Well, of course we didn’t intend it from the start. We’re not monsters, are we?
It’s just, you have all that data, and you’re going to start using it, aren’t you? After all, we’re a business, and we want to give value to our customers.
No, not the users! The advertisers!
Look, if you’re going to pay fifty cents per page impression, you want to make sure that impression counts. So, you know, Ford weren’t going to put a spot on some hippie community wanting to ban cars, and the cigarette companies weren’t going to place anything on the cancer survivors ones. Well, bad example, but you know what I mean.
So obviously we’ve got all this data, and we can predict what the eyeballs – sorry, the users – are actually going to pay attention to, and it’s getting easier all the time. Eventually we know what they’re going to do before they do themselves.
Look, people aren’t special unique snowflakes, you know. People are predictable as hell. And once you can predict one person, you can predict them all.
Well, of course we had the power to predict one. We needed it just to run the site!
The thing is, people aren’t very different. There’s, what, eight, eight and a half billion people in the world? That seems like a big number, but it’s only thirty-three questions.
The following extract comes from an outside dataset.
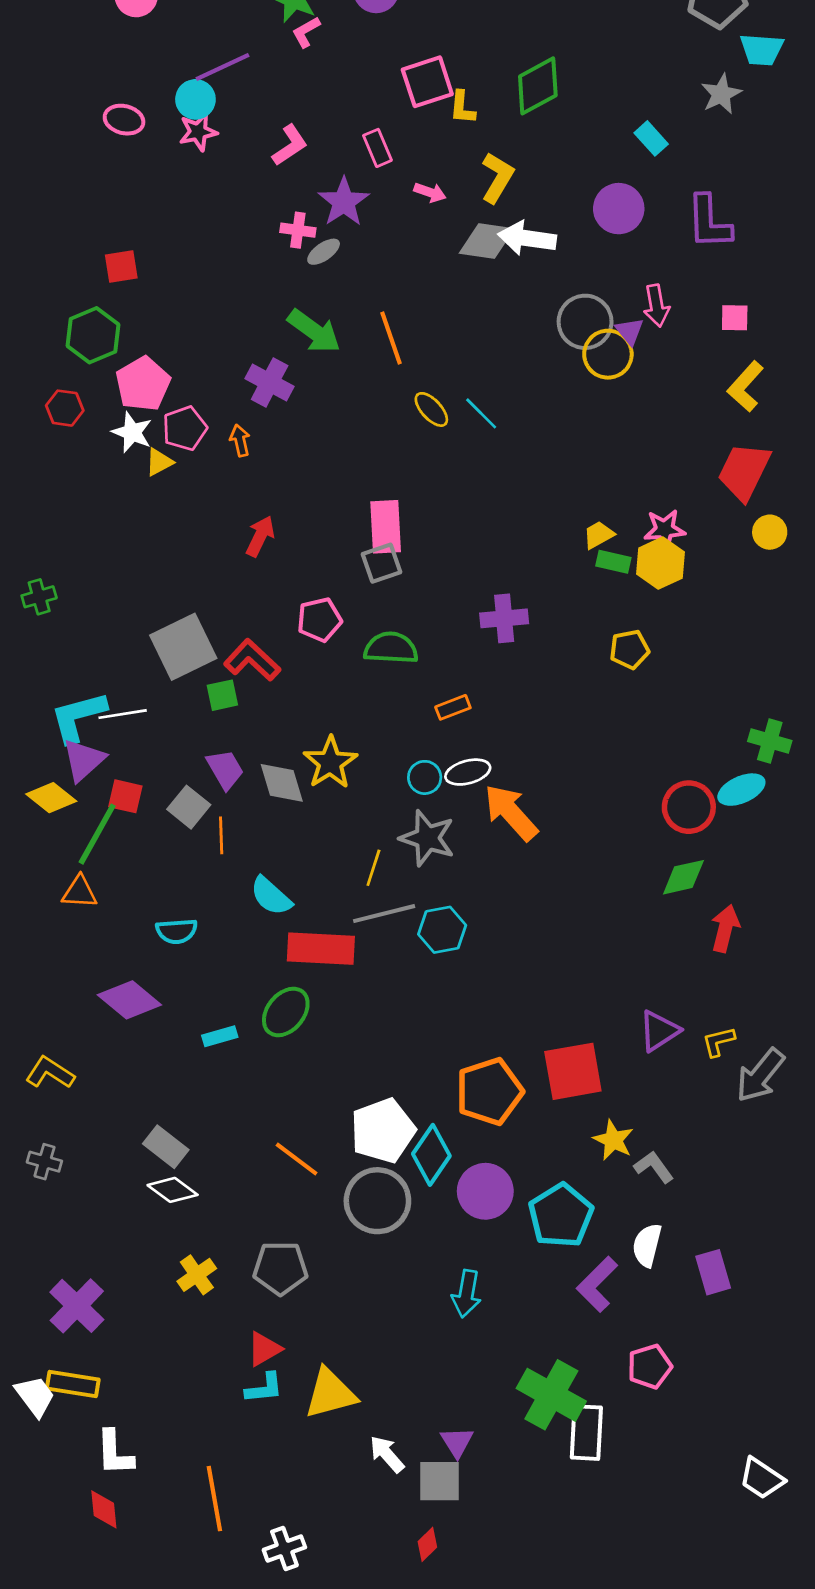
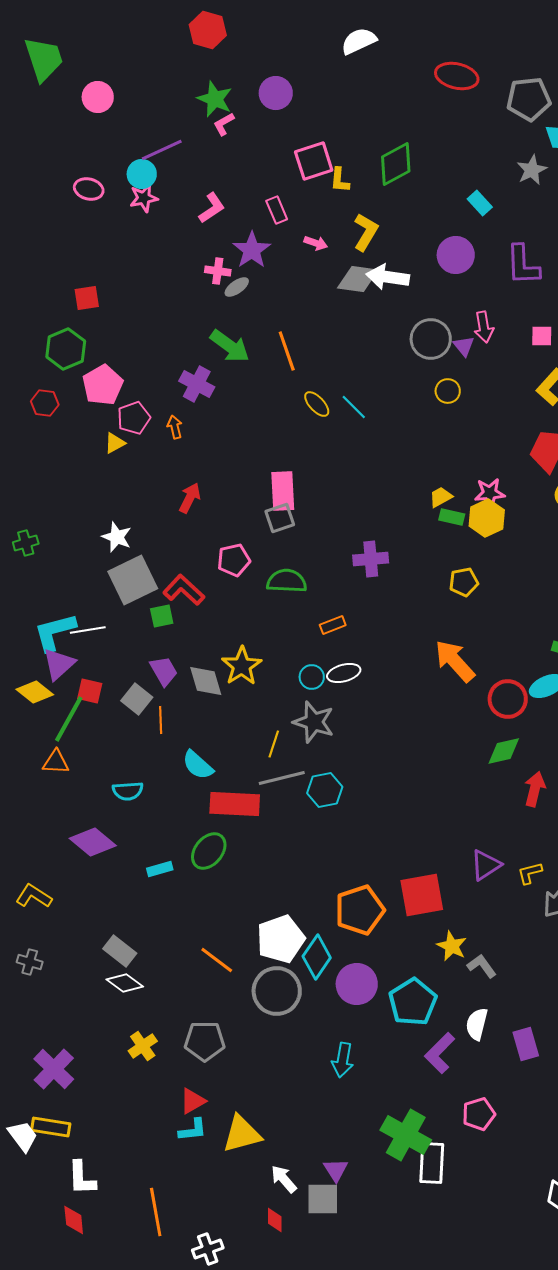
yellow circle: (608, 354) -> (448, 391), moved, size x0.7
white star: (132, 432) -> (117, 537), moved
orange arrow: (511, 812) -> (455, 661), moved
red diamond: (427, 1544) -> (275, 1220), moved, turned -45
OK, it works like this. You ask people yes or no questions, right? They split people into two groups. Do you like chocolate? Are you a conservative? Are you female? Is it night-time where you live? That kind of thing. Each one of those questions gives you one bit of information. Choose the questions right – and those aren’t the questions, though they were of that type, and pretty soon you’ve got the person you’re questioning down exactly. Thirty-three bits of information can differentiate eight and a half billion different items. Or people.
No, that’s really all you need, if you choose the questions right – so long as the questions are totally independent, because each question predicts the answer to a load more. Like if you have a Rolls Royce you’re gonna be richer than the guy who goes to work on the bus, right? So if you’ve got a Rolls, you have a job in like a bank or something, not as, I dunno, a street cleaner. You’d have to ask the math guys about that, but that’s the idea.
Of course there was nothing wrong with it! I used the site myself, didn’t i?
No, we didn’t force anyone! They were *giving* us the information! People *like* to give information about themselves. And they were doing it all the time – we got most of the data from games. They’d click all these survey things to get points in games.
No I *don’t* think it should have been regulated! This is America! We’ve got rights! It’s hard to imagine a more fundamental right than the right to play video games.
So once we’ve *got* this thing… I mean, it knows what people are going to do before they do, can you imagine what a goldmine that is? So we start testing it out, and we get it posting status updates for them. We have it post a couple of “Lol, I’m so drunk!” and “chillin’ an pillin’ an lisnin to choons” kind of updates, and the eyeballs whose page they post on don’t realise they didn’t post it themselves, so we offer a service.
No, *NOT* that one! Like I said, we weren’t monsters! We just said “for a small fee, we’ll do your updates for you! No more having to type, we’ll just auto-update, so you keep in touch without the work!”
You’d be surprised how big the take-up was on that. And of course the ones who went for it first were the easiest ones to model – our core demographic weren’t string theorists and brain surgeons, you know? – so it worked very well, for a time.
But then, of course, it happened. We updated someone’s page, and they died before the update.
PR nightmare, you know? Some fuckin asshole kid ripped off his tits on meth has a brain aneurysm, and two hours later his status reads “I’m so high, doodz!” We’re deep in the shit here. Like BP deep. Subterranean.
So then one of our marketing team pulls the masterstroke of the millennium. She remembers this thing called the Turing Test, which says that if you can’t tell the difference between a computer program and a person, then the computer program *is* the person. So, OK, no-one can tell these updates from the real thing, so they are the real thing.
So we can repackage it. Call it ‘Virtual Immortality’. Live on in cyberspace after your body is dead! For a very reasonable monthly fee, you can keep updating your status, IMing, tagging people in games, all the same stuff you were doing already. You can live forever.
So *then* the problem comes when we start deleting accounts.
Look, we’re a fucking business, not a charity. We’re in this to make money, and if those losers can’t pay the bills, the plug gets pulled. Simple.
But people start bleating that we’re ‘killing people’. Do they do that when hospitals pull the plug on some freeloading asshole? I don’t think so. So we have to come up with something to keep these people happy.
So fine, we’ve got these games. You can level up either by paying money or by getting other people to help you. So we make it so that once the dead guys’ money runs out, we’ll keep the account active so long as they can get enough points – which they can only get by getting paying customers to help them. It’s adding value.
So you gonna help me or what?
Fuck you! My company saved millions of lives! Your grandma’s still online today because of me!
The least you could do is click my fucking cow.